Begini, Dero. Sebelum kamu bertanya jauh tentang eksistensi Caka, tentang aku. Sebaiknya aku bercerita dulu kepadamu, sebagaimana pesan yang pernah aku buat bersama Papa. Aku sadar, meski saat ini aku harus bercakap dalam kegelapan, berbincang dengan kesunyian, dan menyampaikannya lewat bayang-bayang. Namun, aku tidak punya pilihan lain—selain menarikmu ke sebuah perjalanan yang kamu sendiri belum pernah melewatinya.

Hari sudah malam.
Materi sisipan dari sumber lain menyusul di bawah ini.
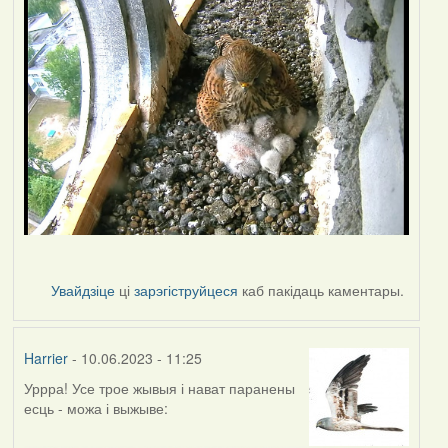
Увайдзіце
ці
зарэгіструйцеся
каб пакідаць каментары.
Harrier
- 10.06.2023 - 11:25
Уррра! Усе трое жывыя і нават паранены
есць - можа і выжыве:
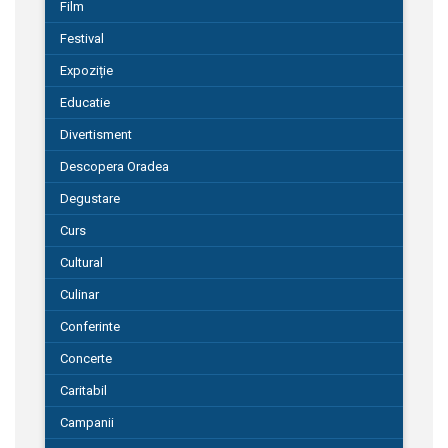
Film
Festival
Expoziție
Educatie
Divertisment
Descopera Oradea
Degustare
Curs
Cultural
Culinar
Conferinte
Concerte
Caritabil
Campanii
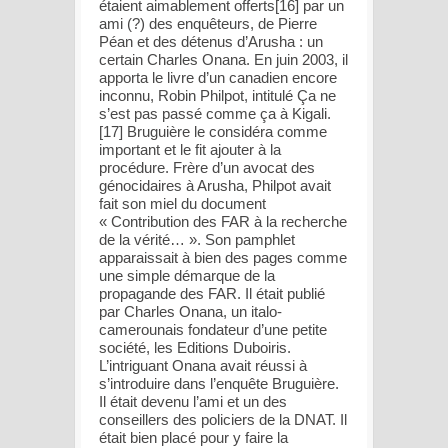
étaient aimablement offerts[16] par un
ami (?) des enquêteurs, de Pierre
Péan et des détenus d’Arusha : un
certain Charles Onana. En juin 2003, il
apporta le livre d’un canadien encore
inconnu, Robin Philpot, intitulé Ça ne
s’est pas passé comme ça à Kigali.
[17] Bruguière le considéra comme
important et le fit ajouter à la
procédure. Frère d’un avocat des
génocidaires à Arusha, Philpot avait
fait son miel du document
« Contribution des FAR à la recherche
de la vérité… ». Son pamphlet
apparaissait à bien des pages comme
une simple démarque de la
propagande des FAR. Il était publié
par Charles Onana, un italo-
camerounais fondateur d’une petite
société, les Editions Duboiris.
L’intriguant Onana avait réussi à
s’introduire dans l’enquête Bruguière.
Il était devenu l’ami et un des
conseillers des policiers de la DNAT. Il
était bien placé pour y faire la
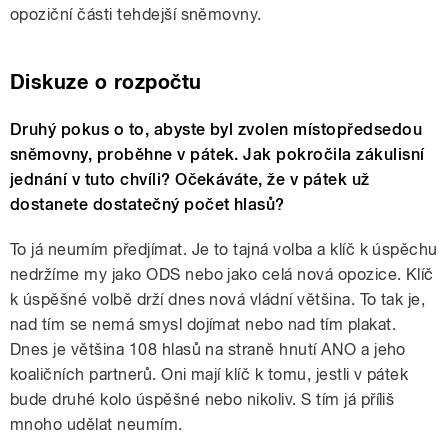
opoziční části tehdejší sněmovny.
Diskuze o rozpočtu
Druhý pokus o to, abyste byl zvolen místopředsedou
sněmovny, proběhne v pátek. Jak pokročila zákulisní
jednání v tuto chvíli? Očekáváte, že v pátek už
dostanete dostatečný počet hlasů?
To já neumím předjímat. Je to tajná volba a klíč k úspěchu
nedržíme my jako ODS nebo jako celá nová opozice. Klíč
k úspěšné volbě drží dnes nová vládní většina. To tak je,
nad tím se nemá smysl dojímat nebo nad tím plakat.
Dnes je většina 108 hlasů na straně hnutí ANO a jeho
koaličních partnerů. Oni mají klíč k tomu, jestli v pátek
bude druhé kolo úspěšné nebo nikoliv. S tím já příliš
mnoho udělat neumím.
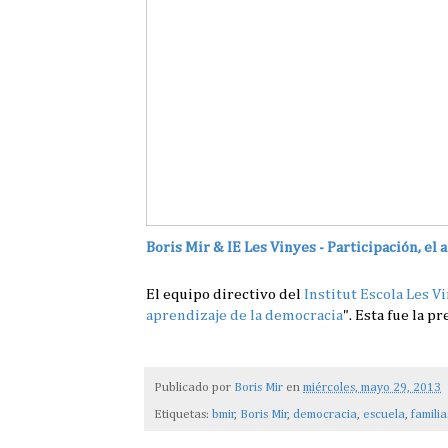
Boris Mir & IE Les Vinyes - Participación, el
El equipo directivo del
Institut Escola Les V
aprendizaje de la democracia
". Esta fue la 
Publicado por
Boris Mir
en
miércoles, mayo 29, 2013
Etiquetas:
bmir
,
Boris Mir
,
democracia
,
escuela
,
familia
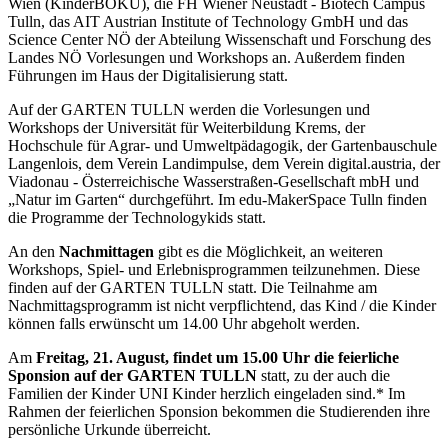
Wien (KinderBOKU), die FH Wiener Neustadt - Biotech Campus
Tulln, das AIT Austrian Institute of Technology GmbH und das
Science Center NÖ der Abteilung Wissenschaft und Forschung des
Landes NÖ Vorlesungen und Workshops an. Außerdem finden
Führungen im Haus der Digitalisierung statt.
Auf der GARTEN TULLN werden die Vorlesungen und
Workshops der Universität für Weiterbildung Krems, der
Hochschule für Agrar- und Umweltpädagogik, der Gartenbauschule
Langenlois, dem Verein Landimpulse, dem Verein digital.austria, der
Viadonau - Österreichische Wasserstraßen-Gesellschaft mbH und
„Natur im Garten“ durchgeführt. Im edu-MakerSpace Tulln finden
die Programme der Technologykids statt.
An den
Nachmittagen
gibt es die Möglichkeit, an weiteren
Workshops, Spiel- und Erlebnisprogrammen teilzunehmen. Diese
finden auf der GARTEN TULLN statt. Die Teilnahme am
Nachmittagsprogramm ist nicht verpflichtend, das Kind / die Kinder
können falls erwünscht um 14.00 Uhr abgeholt werden.
Am
Freitag, 21. August, findet um 15.00 Uhr die feierliche
Sponsion auf der GARTEN TULLN
statt, zu der auch die
Familien der Kinder UNI Kinder herzlich eingeladen sind.* Im
Rahmen der feierlichen Sponsion bekommen die Studierenden ihre
persönliche Urkunde überreicht.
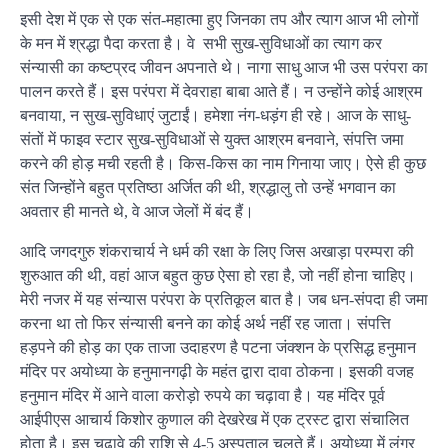
इसी देश में एक से एक संत-महात्मा हुए जिनका तप और त्याग आज भी लोगों
के मन में श्रद्धा पैदा करता है। वे सभी सुख-सुविधाओं का त्याग कर
संन्यासी का कष्टप्रद जीवन अपनाते थे। नागा साधु आज भी उस परंपरा का
पालन करते हैं। इस परंपरा में देवराहा बाबा आते हैं। न उन्होंने कोई आश्रम
बनवाया, न सुख-सुविधाएं जुटाईं। हमेशा नंग-धड़ंग ही रहे। आज के साधु-
संतों में फाइव स्टार सुख-सुविधाओं से युक्त आश्रम बनवाने, संपत्ति जमा
करने की होड़ मची रहती है। किस-किस का नाम गिनाया जाए। ऐसे ही कुछ
संत जिन्होंने बहुत प्रतिष्ठा अर्जित की थी, श्रद्धालु तो उन्हें भगवान का
अवतार ही मानते थे, वे आज जेलों में बंद हैं।
आदि जगदगुरु शंकराचार्य ने धर्म की रक्षा के लिए जिस अखाड़ा परम्परा की
शुरुआत की थी, वहां आज बहुत कुछ ऐसा हो रहा है, जो नहीं होना चाहिए।
मेरी नजर में यह संन्यास परंपरा के प्रतिकूल बात है। जब धन-संपदा ही जमा
करना था तो फिर संन्यासी बनने का कोई अर्थ नहीं रह जाता। संपत्ति
हड़पने की होड़ का एक ताजा उदाहरण है पटना जंक्शन के प्रसिद्ध हनुमान
मंदिर पर अयोध्या के हनुमानगढ़ी के महंत द्वारा दावा ठोकना। इसकी वजह
हनुमान मंदिर में आने वाला करोड़ो रुपये का चढ़ावा है। यह मंदिर पूर्व
आईपीएस आचार्य किशोर कुणाल की देखरेख में एक ट्रस्ट द्वारा संचालित
होता है। इस चढ़ावे की राशि से 4-5 अस्पताल चलते हैं। अयोध्या में लंगर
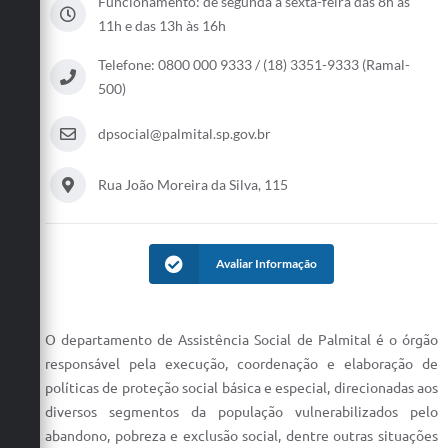
Funcionamento: de segunda a sexta-feira das 8h às
11h e das 13h às 16h
Telefone: 0800 000 9333 / (18) 3351-9333 (Ramal-
500)
dpsocial@palmital.sp.gov.br
Rua João Moreira da Silva, 115
Avaliar Informação
O departamento de Assistência Social de Palmital é o órgão
responsável pela execução, coordenação e elaboração de
políticas de proteção social básica e especial, direcionadas aos
diversos segmentos da população vulnerabilizados pelo
abandono, pobreza e exclusão social, dentre outras situações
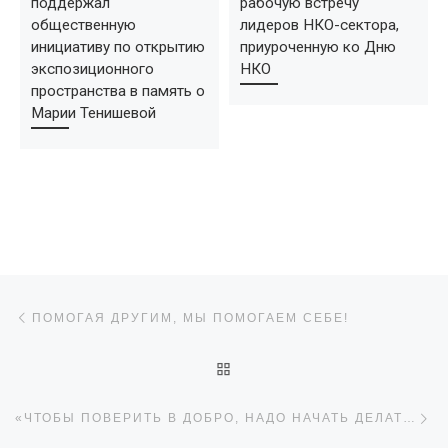
поддержал
рабочую встречу
общественную
лидеров НКО-сектора,
инициативу по открытию
приуроченную ко Дню
экспозиционного
НКО
пространства в память о
Марии Тенишевой
Навигация по записям
Предыдущая запись
ПОМОГАЯ ДРУГИМ, МЫ ПОМОГАЕМ СЕБЕ!
ОБРАТНО К СПИСКУ ЗАПИ
С
«ЧТОБЫ ПОВЕРИТЬ В ДОБРО, НАДО НАЧАТЬ ДЕЛАТЬ ЕГО»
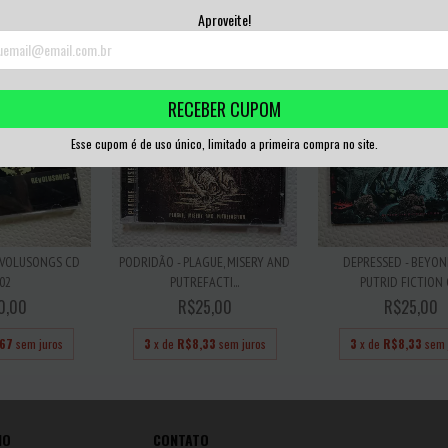
,00
sem juros
3
x de
R$8,33
sem juros
3
x de
R$8,33
sem 
Aproveite!
RECEBER CUPOM
Esse cupom é de uso único, limitado a primeira compra no site.
EVOLUSONGS CD
PODRIDÃO - PLAGUE, MISERY AND
DEPRESSED - BEYON
02
PUTREFACTI...
PUTRID FICTION
0,00
R$25,00
R$25,00
,67
sem juros
3
x de
R$8,33
sem juros
3
x de
R$8,33
sem 
IO
CONTATO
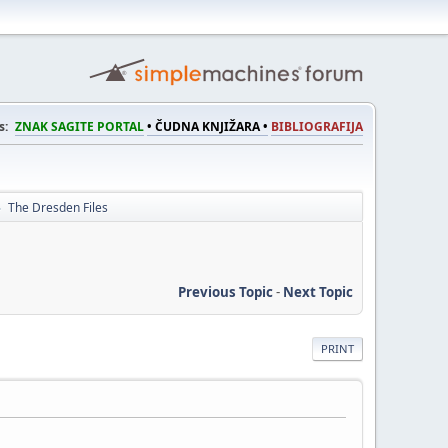
s:
ZNAK SAGITE PORTAL
• ČUDNA KNJIŽARA •
BIBLIOGRAFIJA
The Dresden Files
►
Previous Topic
-
Next Topic
PRINT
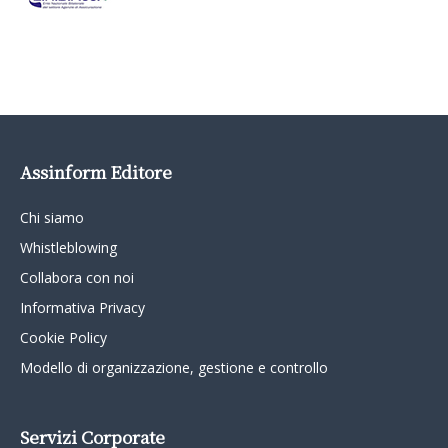
Assinform Editore
Chi siamo
Whistleblowing
Collabora con noi
Informativa Privacy
Cookie Policy
Modello di organizzazione, gestione e controllo
Servizi Corporate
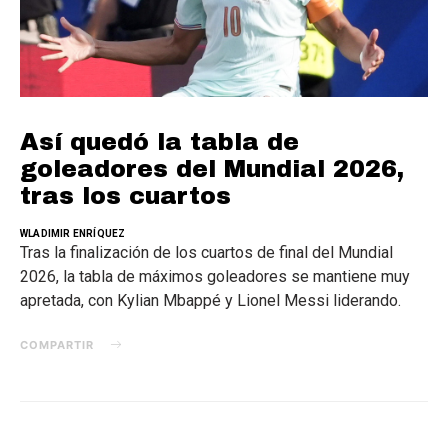
Así quedó la tabla de
goleadores del Mundial 2026,
tras los cuartos
WLADIMIR ENRÍQUEZ
Tras la finalización de los cuartos de final del Mundial
2026, la tabla de máximos goleadores se mantiene muy
apretada, con Kylian Mbappé y Lionel Messi liderando.
COMPARTIR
Sebaiknya, kamu tidur dulu. Itu saja!

***

Aku tidak menyangka apa yang aku lihat saat ini. Di sana, ada bayangan tebal, serupa menara tapi bukan besi. Itu manusia tanpa mata dan mulut. Tubuhnya tinggi, hampir menembus langit. Dia tak punya wajah, hanya suara yang sesekali terisak. Lalu, tertawa, dan akhirnya terisak lagi. Itu Caka, seperti yang Mama bilang tempo itu. Kita tak akan bisa menebaknya dalam nyata. Caka hanya akan tiba dalam sunyi dan mimpi-mimpi seseorang.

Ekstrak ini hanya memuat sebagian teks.